Column: The wombat menace

I’m terrified of sharks. I shriek at spiders and bawl around bees. Heck, I’ve been known to jump around like a loon at the sight of a mosquito-hawk (they’re like spiders with wings!). I simply expect certain animals to attack me.

But wombats?

News headlines last week told the story of freak wombat violence:

“Rogue wombat…”

“Wombat combat…”

“Crazed wombat killed by axeman…”

On Apr. 6, a man named Bruce Kringle was walking through the Australian bush when he accidentally stepped on a wombat. The wombat got angry. Super angry. It jumped on his chest, biting and scratching him for 20 minutes. Kringle was rescued when his neighbor ran out with an axe and killed the insane wombat with a blow to the head.
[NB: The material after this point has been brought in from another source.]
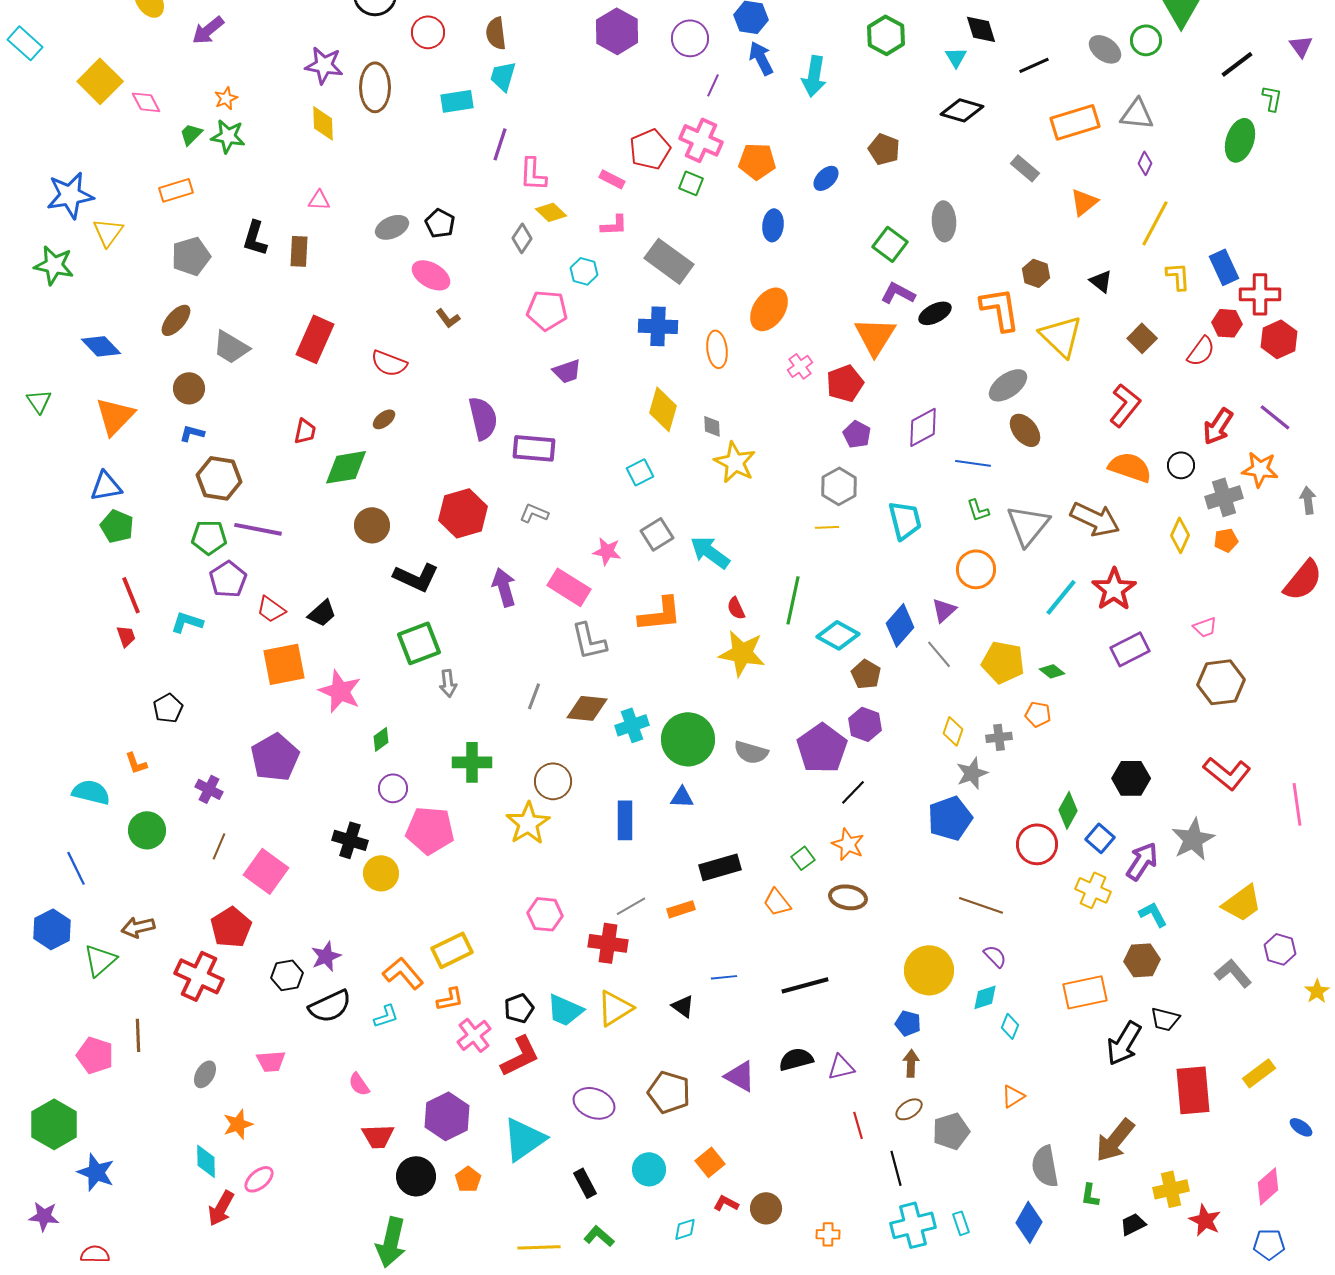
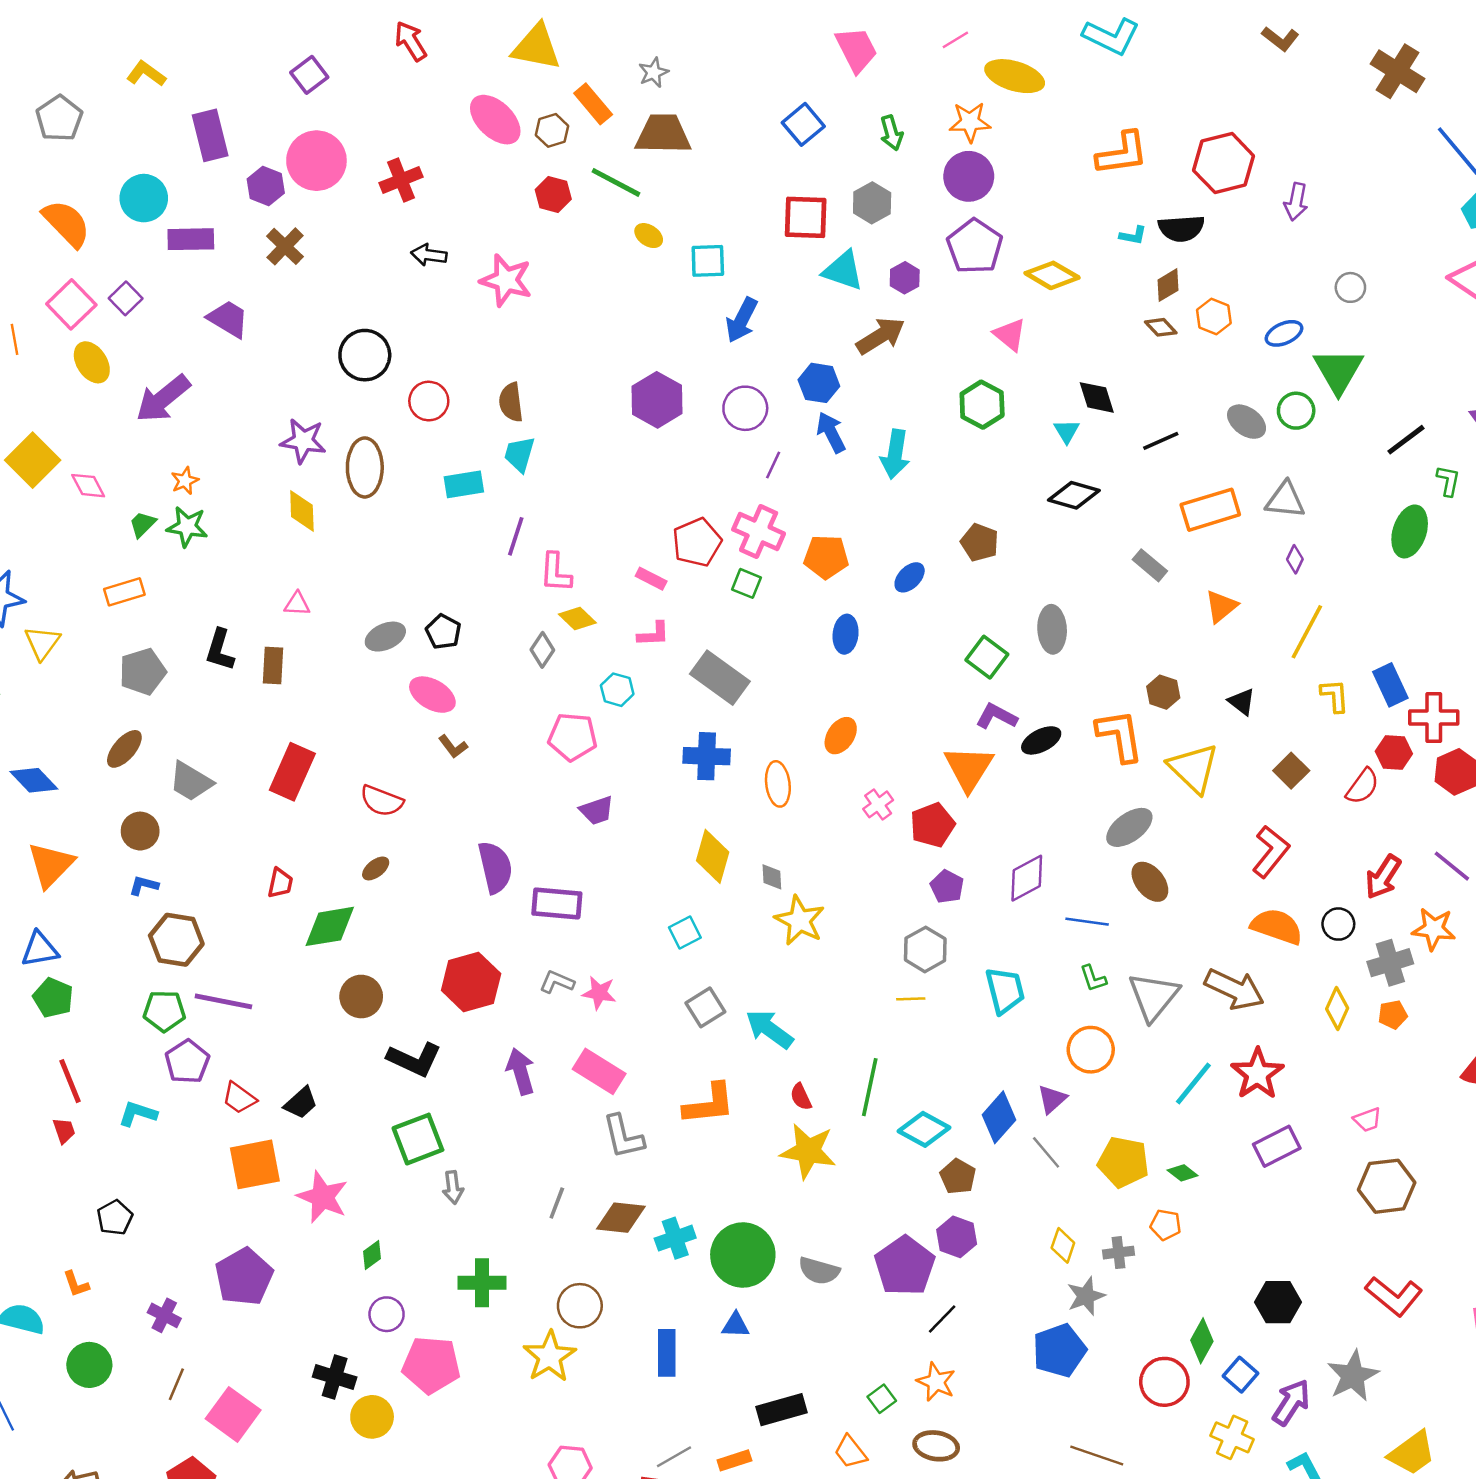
purple arrow: (208, 30) -> (163, 399), size x1.4
orange ellipse: (769, 309) -> (841, 736), size x0.7
pink star: (607, 551) -> (599, 993), moved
Animal-control folks said the wombat had a bad case of mange – a nasty, itchy disease where mites live on your skin and make your hair fall out. They said the animal was probably irritated by the disease and felt threatened by Kringle. I don’t think stepping on the wombat helped either. BBC news reported “local people had complained about a rogue wombat in the area in recent days.”

Wombats are three-foot-long marsupials that look like giant guinea pigs. They have claws and big front teeth used for eating bark and roots, but they are usually harmless. This incident makes me wonder: What causes peaceful creatures to suddenly attack?

Bruno Chomel, professor of population health and reproduction at UC Davis, said the only disease that makes animals turn violent is rabies. He said many animals react differently to the rabies virus. Cats will typically get quiet and sulk in a corner; dogs, meanwhile, are infamously aggressive.

“They have this need to bite and it’s basically because of the location of the virus in the brain,” Chomel said.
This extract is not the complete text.